Jalak Buda is one of the earliest types of keris ever used by the indigenous people of Indonesia. This primitive dapur keris model is often referred to as the ‘keris Buda’, a general term for kerises which are made during the Buddhist era (tangguh Kabudan: 4th–9th century CE). As with all antique kerises originating from the Buddhist period in Indonesia, this keris Jalak Buda can be recognized by the distinctively short but wide and thick shape of the blade. For the rest, the Jalak Buda is especially being praised for its simple and minimalist features.
Besides a plain gandik, the only other ricikan elements it features are a shallow pejetan, a double sogokan, and a tall ada-ada at the center of the blade. Moreover, the ancient iron blade does not have any pamor motif on it. Yet a very special feature of the keris Jalak is that the part below the ganja is forged onto the base of the blade. Due to this unique feature, there is no need for a selut nor mendak to be added in the space between the hilt and the blade.
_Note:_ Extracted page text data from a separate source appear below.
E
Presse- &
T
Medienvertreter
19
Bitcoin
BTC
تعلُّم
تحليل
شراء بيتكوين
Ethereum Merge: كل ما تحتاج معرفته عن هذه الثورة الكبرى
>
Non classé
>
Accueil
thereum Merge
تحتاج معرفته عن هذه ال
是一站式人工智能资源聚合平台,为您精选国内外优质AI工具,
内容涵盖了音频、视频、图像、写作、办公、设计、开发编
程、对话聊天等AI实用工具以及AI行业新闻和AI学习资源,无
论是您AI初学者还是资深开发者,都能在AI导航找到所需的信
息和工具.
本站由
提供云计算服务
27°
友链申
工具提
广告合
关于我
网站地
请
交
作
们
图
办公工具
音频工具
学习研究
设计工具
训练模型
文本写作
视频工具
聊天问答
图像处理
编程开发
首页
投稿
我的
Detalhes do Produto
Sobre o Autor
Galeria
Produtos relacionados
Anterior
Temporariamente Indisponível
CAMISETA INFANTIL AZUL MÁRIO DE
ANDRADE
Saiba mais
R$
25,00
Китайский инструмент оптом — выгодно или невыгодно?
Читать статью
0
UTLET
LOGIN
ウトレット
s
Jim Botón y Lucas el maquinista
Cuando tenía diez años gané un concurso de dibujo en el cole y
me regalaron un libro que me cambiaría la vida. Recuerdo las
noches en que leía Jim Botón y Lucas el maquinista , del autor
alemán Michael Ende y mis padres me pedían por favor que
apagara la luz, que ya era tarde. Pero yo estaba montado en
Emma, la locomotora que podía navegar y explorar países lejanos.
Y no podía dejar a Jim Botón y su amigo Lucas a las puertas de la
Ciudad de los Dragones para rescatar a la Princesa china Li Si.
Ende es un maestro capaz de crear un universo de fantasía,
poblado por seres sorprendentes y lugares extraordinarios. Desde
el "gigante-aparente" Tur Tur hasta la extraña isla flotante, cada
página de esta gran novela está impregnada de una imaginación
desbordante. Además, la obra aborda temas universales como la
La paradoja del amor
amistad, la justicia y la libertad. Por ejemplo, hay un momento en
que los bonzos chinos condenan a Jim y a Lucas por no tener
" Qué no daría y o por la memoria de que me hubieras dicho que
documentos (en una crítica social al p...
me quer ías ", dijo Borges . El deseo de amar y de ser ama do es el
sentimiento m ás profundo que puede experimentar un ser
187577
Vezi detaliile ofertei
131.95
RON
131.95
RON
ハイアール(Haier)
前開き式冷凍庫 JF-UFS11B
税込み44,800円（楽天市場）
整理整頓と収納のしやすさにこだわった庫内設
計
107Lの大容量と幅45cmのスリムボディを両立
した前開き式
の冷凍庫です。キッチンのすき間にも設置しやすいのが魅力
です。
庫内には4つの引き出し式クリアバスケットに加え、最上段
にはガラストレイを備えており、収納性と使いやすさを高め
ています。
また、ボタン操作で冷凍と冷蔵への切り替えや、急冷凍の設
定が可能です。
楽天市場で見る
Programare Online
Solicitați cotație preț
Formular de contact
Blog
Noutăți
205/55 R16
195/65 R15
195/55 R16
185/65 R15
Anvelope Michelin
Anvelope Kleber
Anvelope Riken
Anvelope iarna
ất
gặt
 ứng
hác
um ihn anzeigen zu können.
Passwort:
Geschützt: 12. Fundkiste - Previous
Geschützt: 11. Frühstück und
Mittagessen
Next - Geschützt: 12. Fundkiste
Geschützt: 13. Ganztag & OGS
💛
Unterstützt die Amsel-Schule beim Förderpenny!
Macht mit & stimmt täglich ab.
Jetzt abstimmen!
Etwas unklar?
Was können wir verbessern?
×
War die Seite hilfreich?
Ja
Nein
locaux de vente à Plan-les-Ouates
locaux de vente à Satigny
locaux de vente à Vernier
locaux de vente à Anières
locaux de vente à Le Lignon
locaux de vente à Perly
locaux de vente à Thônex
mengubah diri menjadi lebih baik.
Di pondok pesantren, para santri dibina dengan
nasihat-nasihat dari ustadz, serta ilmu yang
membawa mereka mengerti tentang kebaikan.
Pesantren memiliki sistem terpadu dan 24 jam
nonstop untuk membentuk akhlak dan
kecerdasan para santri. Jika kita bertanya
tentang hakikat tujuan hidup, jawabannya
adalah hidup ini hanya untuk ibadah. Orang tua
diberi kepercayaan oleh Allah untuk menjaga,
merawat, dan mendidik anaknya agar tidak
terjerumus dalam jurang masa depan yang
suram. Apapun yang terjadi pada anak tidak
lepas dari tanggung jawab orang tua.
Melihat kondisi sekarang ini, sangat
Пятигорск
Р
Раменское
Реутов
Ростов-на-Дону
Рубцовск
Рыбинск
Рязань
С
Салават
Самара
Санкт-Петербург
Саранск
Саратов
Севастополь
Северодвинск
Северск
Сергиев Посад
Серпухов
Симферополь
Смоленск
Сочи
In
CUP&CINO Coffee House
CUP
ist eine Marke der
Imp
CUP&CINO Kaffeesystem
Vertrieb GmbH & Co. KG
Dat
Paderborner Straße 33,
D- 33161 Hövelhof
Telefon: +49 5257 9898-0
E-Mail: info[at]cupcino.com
Kerises from the tangguh Kabudhan era believed to possess strong magical powers which help to calm the mind and encourage spiritual practice. Thus, it is said that this type of keris is particularly recommended for people with an aggressive personality. Indeed, there are specific mystical properties attributed to keris Jalak Buda which supposedly can reduce anger, rage, hostility, etc. In addition, the Jalak dapur is often also classed as a ‘keris tindhih’. Typically a keris tindhih is used as an intermediary between pusaka items with auspicious and inauspicious qualities. Hence, as a keris tindhih, one can use the Jalak Buda to mediate between wholesome and unwholesome forces or energies stored within the blades of other pusaka items in one’s personal collection. This is done in order to neutralize any negative effects of a particular keris one may have, thereby creating a sense of balance and harmony.